4La rhétorique appuyée de ce passage (voir la cascade de ni) témoigne assurément de l’importance que Durkheim accordait à l’idée que « l’individualisme ne commence nulle part ». En contradiction avec ce texte, on a l’habitude d’admettre qu’il aurait vu dans l’individualisme une vision propre au monde occidental, et qui serait apparue tardivement.
5Il est vrai que, selon Durkheim, certains facteurs, dont au premier chef les progrès de la division du travail, en entraînant une diversification des rôles sociaux et des compétences, ont contribué à favoriser l’individualisme. Mais Durkheim précise aussi de façon claire, j’y insiste, que, si l’individualisme est un phénomène qui « se développe, sans s’arrêter tout au long de l’histoire », on doit aussi reconnaître qu’il « ne commence nulle part ». Selon lui, les progrès de la division du travail ont donc seulement contribué à secréter un contexte favorable au développement et à l’expression de l’individualisme.

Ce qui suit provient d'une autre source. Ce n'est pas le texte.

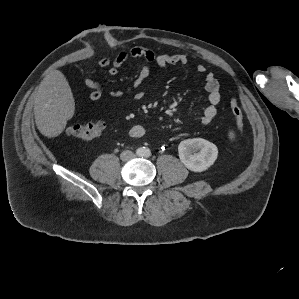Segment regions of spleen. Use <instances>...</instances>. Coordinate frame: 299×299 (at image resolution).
<instances>
[{"mask_svg": "<svg viewBox=\"0 0 299 299\" xmlns=\"http://www.w3.org/2000/svg\"><path fill=\"white\" fill-rule=\"evenodd\" d=\"M230 138H233V134L232 133H230Z\"/></svg>", "mask_w": 299, "mask_h": 299, "instance_id": "spleen-1", "label": "spleen"}]
</instances>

6Le sens de cette formule me paraît lumineux. Elle indique que chacun a en principe selon Durkheim un sens égal de sa dignité et de ses intérêts vitaux [1] et que, dans toutes les sociétés, des plus archaïques aux plus modernes, les institutions sont perçues par les individus comme plus ou moins légitimes selon qu’elles leur donnent ou non le sentiment de les respecter dans leur dignité et de préserver leurs intérêts vitaux. Elle postule que l’individu a tendance à estimer une institution ou une norme bonne ou mauvaise selon qu’il a l’impression ou non qu’un individu quelconque aurait tendance à en juger ainsi. C’est pour cette raison que l’on hésite à affirmer ou même à croire que telle institution ou telle norme est bonne ou mauvaise si l’on n’a pas l’impression que tout le monde devrait en juger ainsi. Il faut ajouter que, comme l’indique le texte cité, « individualisme » et « libre pensée » sont inséparables. Cela laisse entendre que, selon Durkheim, l’individu s’est toujours reconnu le droit de juger de la légitimité des institutions, qu’il s’agisse des normes tacites auxquelles se soumettent les petits groupes de rencontre, des lois ou de tous les cas intermédiaires : comme l’individualisme, « la libre pensée […] est un phénomène qui ne commence nulle part ».

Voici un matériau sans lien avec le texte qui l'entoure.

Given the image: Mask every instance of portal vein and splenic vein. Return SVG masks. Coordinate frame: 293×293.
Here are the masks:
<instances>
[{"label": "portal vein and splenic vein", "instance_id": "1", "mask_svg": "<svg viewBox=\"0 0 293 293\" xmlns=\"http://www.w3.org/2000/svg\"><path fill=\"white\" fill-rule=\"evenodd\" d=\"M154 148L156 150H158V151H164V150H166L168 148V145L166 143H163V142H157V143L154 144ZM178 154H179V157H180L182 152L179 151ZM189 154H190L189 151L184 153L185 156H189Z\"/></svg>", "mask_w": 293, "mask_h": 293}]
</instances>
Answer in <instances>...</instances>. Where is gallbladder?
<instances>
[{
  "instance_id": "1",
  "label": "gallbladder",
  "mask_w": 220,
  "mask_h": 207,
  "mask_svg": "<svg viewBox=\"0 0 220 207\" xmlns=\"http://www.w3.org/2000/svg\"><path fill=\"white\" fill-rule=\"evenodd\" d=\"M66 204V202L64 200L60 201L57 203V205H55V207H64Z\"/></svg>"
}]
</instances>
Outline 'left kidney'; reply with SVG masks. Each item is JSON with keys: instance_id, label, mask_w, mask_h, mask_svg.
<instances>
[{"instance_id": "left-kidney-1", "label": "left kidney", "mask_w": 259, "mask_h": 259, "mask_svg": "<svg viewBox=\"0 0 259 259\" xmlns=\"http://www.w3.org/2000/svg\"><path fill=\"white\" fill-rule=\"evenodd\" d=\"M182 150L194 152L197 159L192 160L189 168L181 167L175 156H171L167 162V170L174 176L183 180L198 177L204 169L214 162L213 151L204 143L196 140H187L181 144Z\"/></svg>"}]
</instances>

7Dans le passage cité, Durkheim prend donc la notion d’individualisme en un sens qui n’a rien à voir avec le sens courant, celui, que retient par exemple Tocqueville, du repli de l’individu sur lui-même et sur ses proches. Tirant visiblement son inspiration d’un auteur dont on sait l’influence qu’il a exercée sur lui comme sur beaucoup d’autres esprits dans la France de son temps, Durkheim propose ici une conjecture d’inspiration kantienne : la conjecture selon laquelle les sentiments de l’individu sur les institutions au sens large lui seraient dictés par la valeur qu’elles lui paraissent revêtir pour un individu quelconque. Auguste Comte lui-même s’était incliné devant Kant, notamment parce qu’il lui paraissait avoir eu le grand mérite de créditer de rationalité le sens commun (Bourdeau, 2004).

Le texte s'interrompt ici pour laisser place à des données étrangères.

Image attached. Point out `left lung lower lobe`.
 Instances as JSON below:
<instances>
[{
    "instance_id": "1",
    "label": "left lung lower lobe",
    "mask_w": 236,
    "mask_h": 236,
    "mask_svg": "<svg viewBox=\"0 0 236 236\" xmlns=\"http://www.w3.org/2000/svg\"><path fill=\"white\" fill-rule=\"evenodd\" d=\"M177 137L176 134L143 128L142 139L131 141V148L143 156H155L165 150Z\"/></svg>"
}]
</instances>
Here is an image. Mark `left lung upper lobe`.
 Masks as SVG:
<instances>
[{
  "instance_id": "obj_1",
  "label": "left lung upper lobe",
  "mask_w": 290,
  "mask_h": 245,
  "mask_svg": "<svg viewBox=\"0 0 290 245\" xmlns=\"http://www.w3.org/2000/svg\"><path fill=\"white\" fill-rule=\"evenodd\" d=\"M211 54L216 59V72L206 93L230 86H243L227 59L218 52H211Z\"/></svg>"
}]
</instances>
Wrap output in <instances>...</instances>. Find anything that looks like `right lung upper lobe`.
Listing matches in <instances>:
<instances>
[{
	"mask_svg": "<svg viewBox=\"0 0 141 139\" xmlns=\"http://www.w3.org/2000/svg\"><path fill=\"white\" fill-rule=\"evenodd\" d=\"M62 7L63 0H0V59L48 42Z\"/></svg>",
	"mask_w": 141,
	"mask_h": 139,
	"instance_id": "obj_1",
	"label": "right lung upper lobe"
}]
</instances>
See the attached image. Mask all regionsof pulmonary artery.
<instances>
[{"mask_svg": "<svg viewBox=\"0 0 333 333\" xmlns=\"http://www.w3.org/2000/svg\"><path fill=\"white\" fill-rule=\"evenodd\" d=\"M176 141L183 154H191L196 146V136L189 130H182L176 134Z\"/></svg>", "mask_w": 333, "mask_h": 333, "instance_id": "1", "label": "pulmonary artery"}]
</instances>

8On notera incidemment que la même conjecture a été reprise de notre temps par John Rawls (1971). Sa théorie de la justice, dont le succès a été considérable, n’a cependant guère retenu l’attention des sciences sociales contemporaines, sans doute parce que la conception d’inspiration kantienne de la rationalité qu’elle met en œuvre a été détrônée par la conception d’inspiration benthamienne qui a fini par prévaloir dans les sciences sociales sous l’influence de l’économie. Durkheim, lui, a clairement perçu, comme l’indique notamment De la division du travail social, l’intérêt décisif que présente la conception kantienne de la rationalité pour la théorie sociologique des sentiments moraux et de l’évolution morale.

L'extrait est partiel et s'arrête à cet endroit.